Work to complete:
Exact copy, no pictures: restate each entry below word for word.
▬▬▬
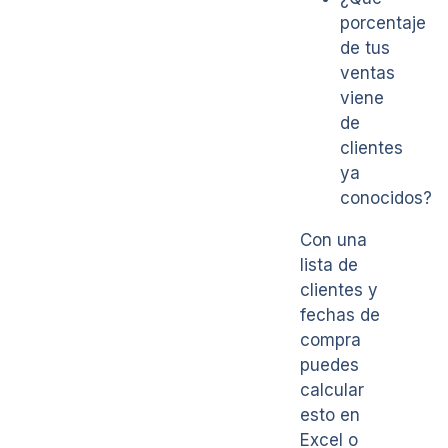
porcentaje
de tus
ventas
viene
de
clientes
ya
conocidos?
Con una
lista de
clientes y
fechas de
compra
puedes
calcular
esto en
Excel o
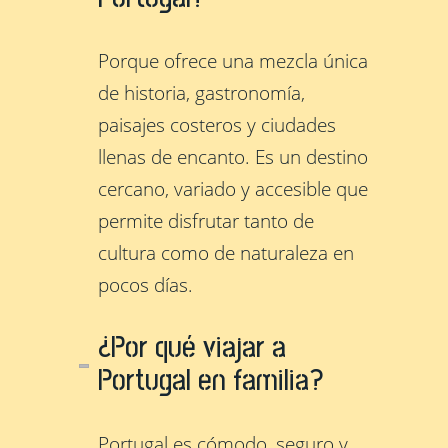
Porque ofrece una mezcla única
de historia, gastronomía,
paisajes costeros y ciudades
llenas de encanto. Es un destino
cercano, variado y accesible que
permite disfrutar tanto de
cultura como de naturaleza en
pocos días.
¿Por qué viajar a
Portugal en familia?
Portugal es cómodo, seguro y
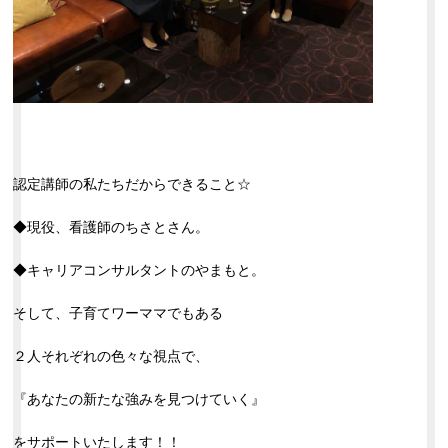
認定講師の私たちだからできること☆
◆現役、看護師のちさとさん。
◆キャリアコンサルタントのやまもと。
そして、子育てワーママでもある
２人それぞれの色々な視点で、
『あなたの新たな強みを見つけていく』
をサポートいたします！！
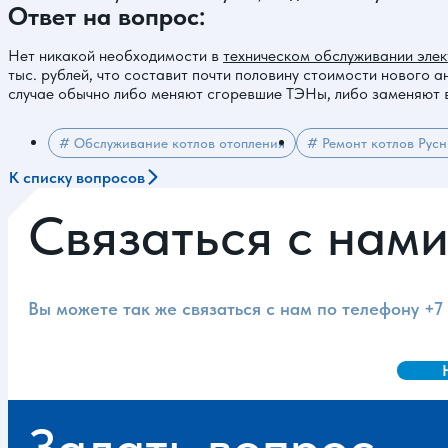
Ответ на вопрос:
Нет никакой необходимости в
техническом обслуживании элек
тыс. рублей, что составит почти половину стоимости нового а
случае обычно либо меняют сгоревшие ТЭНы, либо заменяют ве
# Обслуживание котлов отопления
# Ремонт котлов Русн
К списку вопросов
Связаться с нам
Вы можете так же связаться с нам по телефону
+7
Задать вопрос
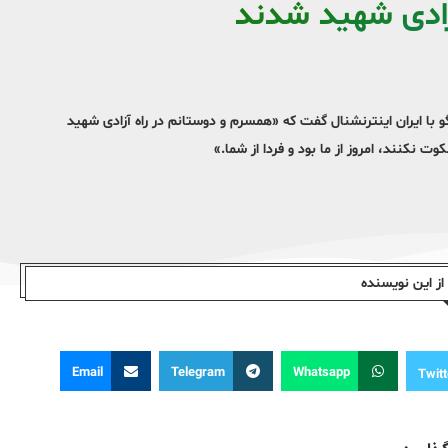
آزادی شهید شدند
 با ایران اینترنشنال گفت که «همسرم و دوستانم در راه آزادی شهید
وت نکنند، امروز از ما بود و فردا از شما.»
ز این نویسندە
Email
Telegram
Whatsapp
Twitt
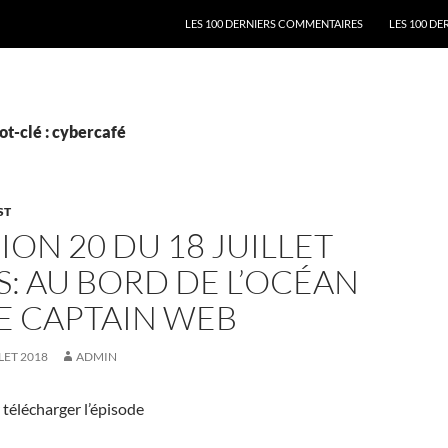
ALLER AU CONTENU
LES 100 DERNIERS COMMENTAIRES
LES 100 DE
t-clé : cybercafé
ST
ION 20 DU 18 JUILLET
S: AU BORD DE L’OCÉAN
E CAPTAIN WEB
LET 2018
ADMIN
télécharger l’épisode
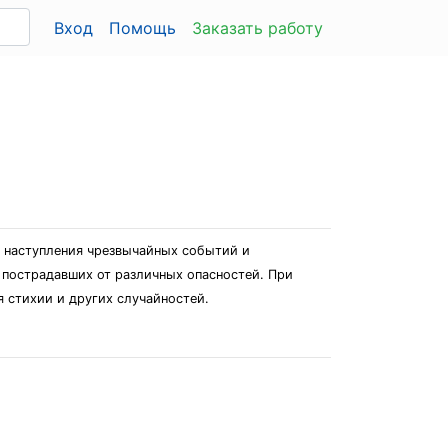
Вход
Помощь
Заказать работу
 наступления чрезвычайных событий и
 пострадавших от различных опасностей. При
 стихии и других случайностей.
▬▬▬
Response below:
porcentaje
de tus
ventas
viene
de
clientes
ya
conocidos?
Con una
lista de
clientes y
fechas de
compra
puedes
calcular
esto en
Excel o
Porque ofrece una mezcla única
de historia, gastronomía,
paisajes costeros y ciudades
llenas de encanto. Es un destino
cercano, variado y accesible que
permite disfrutar tanto de
cultura como de naturaleza en
pocos días.
¿Por qué viajar a
Portugal en familia?
Portugal es cómodo, seguro y
認定講師の私たちだからできること☆
◆現役、看護師のちさとさん。
◆キャリアコンサルタントのやまもと。
そして、子育てワーママでもある
２人それぞれの色々な視点で、
『あなたの新たな強みを見つけていく』
をサポートいたします！！
Ответ на вопрос:
Нет никакой необходимости в
техническом обслуживании элек
тыс. рублей, что составит почти половину стоимости нового а
случае обычно либо меняют сгоревшие ТЭНы, либо заменяют ве
# Обслуживание котлов отопления
# Ремонт котлов Русн
К списку вопросов
Связаться с нам
Вы можете так же связаться с нам по телефону
+7
Задать вопрос
آزادی شهید شدند
 با ایران اینترنشنال گفت که «همسرم و دوستانم در راه آزادی شهید
وت نکنند، امروز از ما بود و فردا از شما.»
ز این نویسندە
Email
Telegram
Whatsapp
Twitt
ALLER AU CONTENU
LES 100 DERNIERS COMMENTAIRES
LES 100 DE
t-clé : cybercafé
ST
ION 20 DU 18 JUILLET
S: AU BORD DE L’OCÉAN
E CAPTAIN WEB
LET 2018
ADMIN
télécharger l’épisode
Вход
Помощь
Заказать работу
 наступления чрезвычайных событий и
 пострадавших от различных опасностей. При
 стихии и других случайностей.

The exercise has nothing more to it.